The are many reasons why consumers go for insurance-cum-investment products.
For one, some think it is much easier to deal with a single product that covers their life and also helps them save.
What they don't realise is that a combined product is a more complex one, and the more complex a financial product is, the worse it is for them.
Some others find it difficult to come to terms with a 'term plan' because they want something in return for putting in their money even if they don't die during the term of the policy. Yet, others buy insurance-cum-investment products because they find the tax savings attractive.
There are even investors who keep collecting insurance policies - 10 or 15 of them! - as a means of saving taxes.
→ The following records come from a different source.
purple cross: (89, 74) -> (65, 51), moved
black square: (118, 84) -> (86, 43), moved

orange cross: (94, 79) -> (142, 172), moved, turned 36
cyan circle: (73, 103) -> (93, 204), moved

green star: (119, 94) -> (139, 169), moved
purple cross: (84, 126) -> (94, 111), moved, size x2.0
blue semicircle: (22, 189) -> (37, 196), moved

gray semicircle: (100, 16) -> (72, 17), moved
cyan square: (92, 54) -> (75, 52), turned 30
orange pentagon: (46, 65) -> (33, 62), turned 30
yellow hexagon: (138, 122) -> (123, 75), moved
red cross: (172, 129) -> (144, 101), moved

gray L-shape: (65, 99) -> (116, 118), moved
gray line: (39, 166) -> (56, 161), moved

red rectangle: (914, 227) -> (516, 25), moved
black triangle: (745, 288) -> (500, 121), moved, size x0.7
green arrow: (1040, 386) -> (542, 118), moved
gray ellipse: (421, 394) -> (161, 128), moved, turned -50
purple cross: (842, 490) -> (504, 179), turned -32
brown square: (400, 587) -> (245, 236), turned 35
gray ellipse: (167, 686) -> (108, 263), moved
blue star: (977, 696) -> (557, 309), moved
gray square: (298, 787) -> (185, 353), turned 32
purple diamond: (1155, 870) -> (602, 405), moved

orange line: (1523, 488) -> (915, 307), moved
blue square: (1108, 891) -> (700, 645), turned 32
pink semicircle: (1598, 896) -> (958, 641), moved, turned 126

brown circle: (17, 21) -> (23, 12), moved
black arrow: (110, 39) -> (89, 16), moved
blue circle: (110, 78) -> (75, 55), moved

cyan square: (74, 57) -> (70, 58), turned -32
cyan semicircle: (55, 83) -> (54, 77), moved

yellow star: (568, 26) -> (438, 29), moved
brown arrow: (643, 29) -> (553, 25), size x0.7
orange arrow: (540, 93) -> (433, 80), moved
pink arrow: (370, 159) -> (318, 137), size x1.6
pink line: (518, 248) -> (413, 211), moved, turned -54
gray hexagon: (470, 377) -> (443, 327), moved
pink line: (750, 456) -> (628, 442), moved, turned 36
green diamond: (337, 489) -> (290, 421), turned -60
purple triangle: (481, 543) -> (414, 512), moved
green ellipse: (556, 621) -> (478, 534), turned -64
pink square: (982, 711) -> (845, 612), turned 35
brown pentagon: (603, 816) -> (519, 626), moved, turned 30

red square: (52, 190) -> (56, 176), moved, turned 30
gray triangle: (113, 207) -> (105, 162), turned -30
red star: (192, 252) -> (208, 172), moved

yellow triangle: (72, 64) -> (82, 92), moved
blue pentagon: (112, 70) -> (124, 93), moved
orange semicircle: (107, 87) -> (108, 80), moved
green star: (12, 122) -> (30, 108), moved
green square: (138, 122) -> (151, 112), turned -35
But their reasoning is faulty.
As Sandeep Shanbhag, chartered accountant and financial planner once explained, "Buying an insurance product only to save taxes would be like meeting a short-term liability with a long-term obligation. These products are of long-term nature and though you've saved tax this year, you will be paying for it by way of future premiums for many years to come, thus negating the effect of saving taxes."
Rajesh Kothari of Alfaccurate Advisors also thinks using insurance products for investment is not a good idea , "because you will not go to a restaurant specialising in Chinese food when you want to eat South Indian food."
Insurance companies, however, have many ways of making their non-term products look attractive.
For example, you may have received messages from insurance agents or companies saying "pay only Rs 3500 a month and get Rs 1 crore after 15 years".
When we contacted an agency on receiving one such text message, the monthly premium turned out to be Rs 8000 instead of Rs 3500, on account of "agent fee, administration fee, fund manager's fee and other such costs that the company has to bear on behalf of the policyholder", as helpfully explained by the agent who happened to be from ICICI Prudential Life Insurance.
That takes us to the fundamental problem that all non-term insurance products suffer from: Lack of transparency.
If you pay Rs 5000 a month for an endowment policy, you do not know what part of it is invested and what part is used for risk coverage - or even what part of it is used for commissions!
In fact, even the maturity value is not known to investors in many cases. They only know that they will get the sum assured and some bonus - in case you stay invested for at least seven-eight years.